Der aus den Feuern führte uns alle zurück über die Pfade der Ordnung hierher in die Höhle, in unser physisches Sein ...
Mich hatten sie aus der Leere zurückgerufen, aus endloser Kälte und Dunkelheit ... Der Anteil dieser unglaublichen Lebensform, mit dem ich in Resonanz gewesen war, hatte irgendwann während äonenlanger Wege durch die Schwärze des Alls die Hoffnung darauf verloren, jemals wieder etwas Lebendigem zu begegnen ...

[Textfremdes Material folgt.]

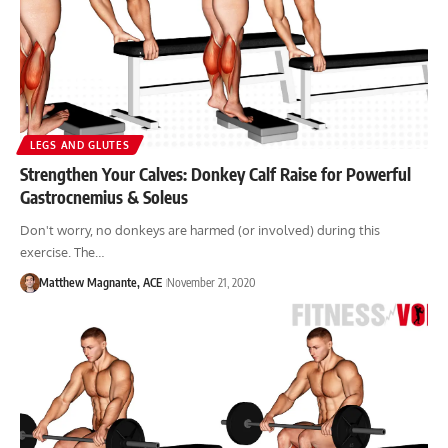
LEGS AND GLUTES
Strengthen Your Calves: Donkey Calf Raise for Powerful
Gastrocnemius & Soleus
Don't worry, no donkeys are harmed (or involved) during this
exercise. The…
Matthew Magnante, ACE
November 21, 2020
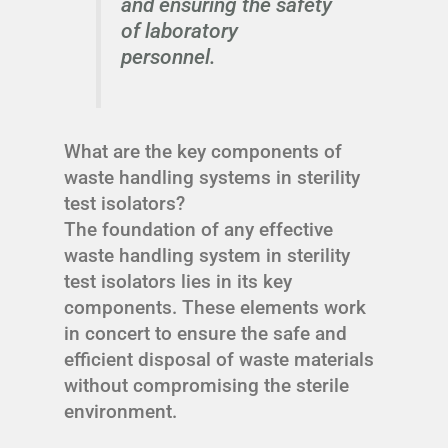
and ensuring the safety
of laboratory
personnel.
What are the key components of
waste handling systems in sterility
test isolators?
The foundation of any effective
waste handling system in sterility
test isolators lies in its key
components. These elements work
in concert to ensure the safe and
efficient disposal of waste materials
without compromising the sterile
environment.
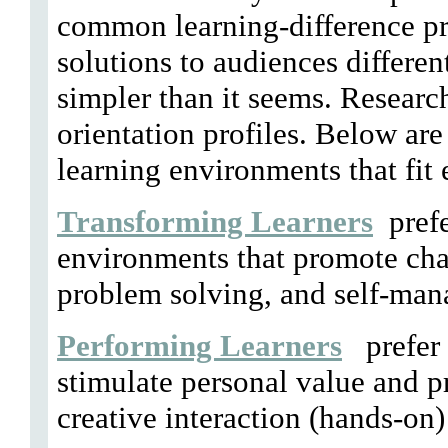
common learning-difference pr
solutions to audiences differen
simpler than it seems. Researc
orientation profiles. Below are
learning environments that fit 
Transforming Learners
prefe
environments that promote chal
problem solving, and self-man
Performing Learners
prefer 
stimulate personal value and pr
creative interaction (hands-on)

Aber jetzt war ich hier, mit ihnen, tief verbunden ... mit ihnen und mit Jaridia ... Weiß-Violett, Blaugrün, Grün ... ein Funken Sonnenhell, Gelb, Gold, und tiefes Rot und Braun ... kraftvolle, leuchtende Farben ... Regenbogenflamme ...
Und ohne Übergang hockten wir einmal mehr nicht mehr auf Sitzen und Mitte-Lager, sondern auf breitem, silbernem Pfad, in das Licht getaucht, das von dort aufschien, wo er zuende sein mochte. Und ein feines, helles Geräusch war plötzlich in mir,wie das Aneinanderstoßen kleiner Brocken gefrorenen Wassers, verbunden mit Belustigung/Freude ...

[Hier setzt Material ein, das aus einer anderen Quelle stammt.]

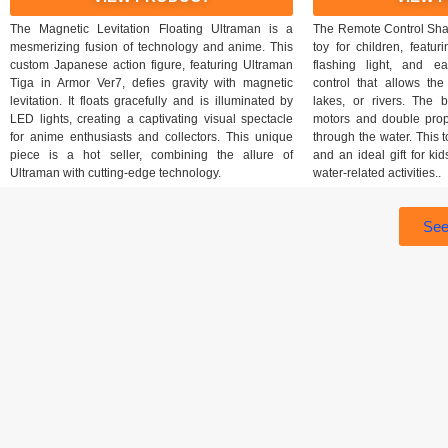
The Magnetic Levitation Floating Ultraman is a
The Remote Control Shark
mesmerizing fusion of technology and anime. This
toy for children, featur
custom Japanese action figure, featuring Ultraman
flashing light, and e
Tiga in Armor Ver7, defies gravity with magnetic
control that allows th
levitation. It floats gracefully and is illuminated by
lakes, or rivers. The bu
LED lights, creating a captivating visual spectacle
motors and double prop
for anime enthusiasts and collectors. This unique
through the water. This 
piece is a hot seller, combining the allure of
and an ideal gift for ki
Ultraman with cutting-edge technology.
water-related activities..
See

Und sanfter, prüfender Berührung, die mein Inneres und meine Gedanken durchstreifte, seltsam vertraut ...
Und ich war nicht die Einzige, die das gerade erlebte ...
Die Augen sämtlicher Jaridian weiteten sich vor Überraschung.
Der auf dem Weg und der aus den Tiefen hatten als Erste verstanden - und strahlten.
Wir waren nicht mehr allein ...

Elarian. Die Schönen ...
Die gleiche Präsenz war in mir wie damals auf dem Flug hierher, und die Belustigung, die sie ausstrahlte, wandelte sich in etwas wie mißbilligende Besorgnis, je länger sie sich umsah in mir. „Du bist nicht wie zuvor ... Du wurdest berührt von solchen mit Absichten”, stellte sie fest. „Und Absichten wurden verwirklicht ... Du hast Schaden genommen ...” In der Berührung war der Eindruck, den sie auf dem Flug von mir bekommen hatte, neben dem, den ich jetzt bot, und ich war selbst etwas erschrocken darüber, wie groß der Unterschied dazwischen immer noch war, obwohl ich mich durch die Augen der anderen hier, vor allem der Jaridians, noch ganz anders hatte sehen müssen. Ich ließ der Präsenz in mir alles darüber zufließen, verbunden mit dem, was ich inzwischen auch wieder dazu gewonnen hatte, aber ihre Haltung dazu änderte sich nicht, im Gegenteil, sie schien eher in etwas bestätigt, das sie und die Ihren seit ihrer ersten Begegnung mit uns und dem, weswegen wir überhaupt unterwegs waren mit den Starken, beschäftigt zu haben schien ...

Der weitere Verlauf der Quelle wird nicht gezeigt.